The use of tissue‐engineered skin to demonstrate the negative effect of CXCL5 on epidermal ultraviolet radiation‐induced cyclobutane pyrimidine dimer repair efficiency

Summary Background Ultraviolet radiation (UVR) is responsible for keratinocyte cancers through the induction of mutagenic cyclobutane pyrimidine dimers (CPDs). Many factors influence CPD repair in epidermal keratinocytes, and a better understanding of those factors might lead to prevention strategies against skin cancer. Objectives To evaluate the impact of dermal components on epidermal CPD repair efficiency and to investigate potential factors responsible for the dermal–epidermal crosstalk modulating UVR‐induced DNA damage repair in keratinocytes. Methods A model of self‐assembled tissue‐engineered skin containing human primary keratinocytes and fibroblasts was used in this study. Results We showed that CPD repair in keratinocytes is positively influenced by the presence of a dermis. We investigated the secretome and found that the cytokine CXCL5 is virtually absent from the culture medium of reconstructed skin, compared with media from fibroblasts and keratinocytes alone. By modulating CXCL5 levels in culture media of keratinocytes, we have shown that CXCL5 is an inhibitor of CPD repair. Conclusions This work outlines the impact of the secreted dermal components on epidermal UVR‐induced DNA damage repair and sheds light on a novel role of CXCL5 in CPD repair.
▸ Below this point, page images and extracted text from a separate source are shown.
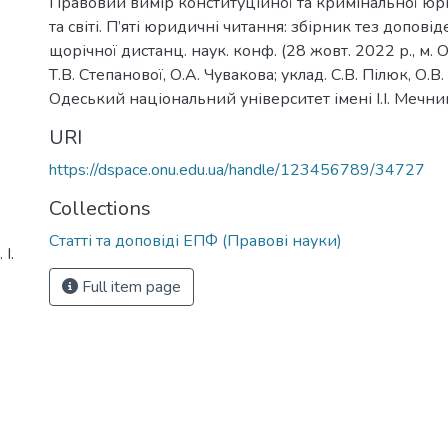
Правовий вимір конституційної та кримінальної юри
та світі. П’яті юридичні читання: збірник тез допові
щорічної дистанц. наук. конф. (28 жовт. 2022 р., м. Од
Т.В. Степанової, О.А. Чувакова; уклад. С.В. Пілюк, О.В
Одеський національний університет імені І.І. Мечни
URI
https://dspace.onu.edu.ua/handle/123456789/34727
Collections
Статті та доповіді ЕПФ (Правові науки)
І.
Full item page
What is already known about this topic? Repair of ultraviolet (UV)‐induced DNA damage is important in the prevention of skin cancer. The three‐dimensional environment of the skin promotes efficient epidermal repair of cyclobutane pyrimidine dimers. What does this study add? Using tissue‐engineered skin models, we show that the dermis positively influences UV‐induced DNA repair in the epidermis. Secreted molecules rather than extracellular components of the dermis influence DNA repair in the epidermis. CXCL5 is an inhibitor of UV‐induced DNA repair in keratinocytes What is the translational message? Ultraviolet radiation causes mutagenic damage to epidermal cells, which, if not repaired efficiently, can lead to skin cancers. We have shown that the dermis–epidermis interaction leads to a strong reduction of CXCL5, a repair inhibitor, which increases repair efficiency in the epidermis. By its action on CXCL5, the dermis increases repair efficiency of mutagenic damage in the epidermis and would thus have a protective effect against ultraviolet‐induced skin cancer. Linked Comment: Cadet. Br J Dermatol 2021; 184:9–10.